InSpec a tool to create compliance as code

Inspec  (link) is an open source testing framework for infrastructure with a human readable language for specifying compliance, security and other policy requirements.

In short, it is a self-documenting testing & audit framework where infrastructure and security compliance requirements can be expressed as code.  (Compliance as code)

InSpec sample code snippet

What Problem is it trying to solve?

Inspec solves multiple problems:

  • As companies adopt continuous delivery & deployment methods; infrastructure and other environment dependencies are abstracted into infrastructure-as-code artifacts. These code artifacts are then checked into source control and used to produce immutable infrastructure.   Inspec can be used to test/audit the systems that the infrastructure-as-code produced to determine if it meets the intended requirements.   Inspec profile artifacts define the tests and policies that are used to validate the infrastructure which in turn can be version controlled and checked into source control.  The Inspec  profiles can then be called from CI/CD pipeline tools such as Jenkins to automate the running of the Inspec tests.

 

  • Another use case for Inspec is compliance testing.  Inspec can be used to codify security or compliance requirements into a series of controls/tests.  In this use case the Inspec profile becomes a compliance-as-code artifact that can be version controlled and checked into source control.  These compliance-as-code artifacts can also be used as a test pattern for use in CI/CD tools such as Jenkins thus adding compliance testing to a CI/CD pipeline.

 

What does it do?/ How does it do it?

Inspec developers create test profiles that are understandable, declarative, unambiguous and group them into a descriptive artifact that can contain additional meta data such as security control numbers.  These profiles are code-artifacts that can be version controlled and used repeatedly to test systems to determine if they meet the standard.
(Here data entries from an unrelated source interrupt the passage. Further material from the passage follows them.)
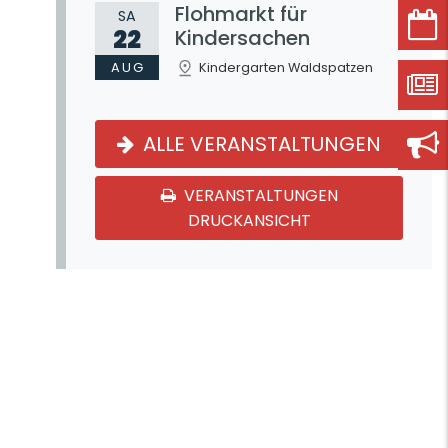
Flohmarkt für
SA
22
Kindersachen
AUG
Kindergarten Waldspatzen
ALLE VERANSTALTUNGEN
VERANSTALTUNGEN
DRUCKANSICHT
Inspec can be run locally on systems with the Inspec executable as well as on remote target systems via SSH or Windows winrm methods.  Target systems include virtual machines or docker containers.  Inspec also is extensible via resource packs.  Some example resources packs include cloud services such as AWS, Azure and private cloud infrastructure such as VMware as well as Chef/test-Kitchen.

Tools Integrations

CI/CD Pipeline tools: Jenkins, VSTS

Cloud Platforms: AWS , Azure services and resources can be tested/audited via Inspec resource packs for AWS and Azure.

Value Proposition/Benefits

Inspec brings automated testing, security policies and compliance control auditing together into single human readable expressive language.  The Inspec profile artifacts are self-documenting in that they can read by non-developers who can view the tests and criteria used to test the environment.

Similar Products

Serverspec – Serverspec is a similar tool which allows you to create Rspec tests which primarily validate infrastructure resources.  (services, ports, packages etc.)  Inspec started as a Serverspec extension and developed into its own standalone project.  Inspec adds compliance testing capabilities.

Testinfra – Testinfra is ServerSpec equivalent in python and is written as a plug-in to the powerful Pytest test engine.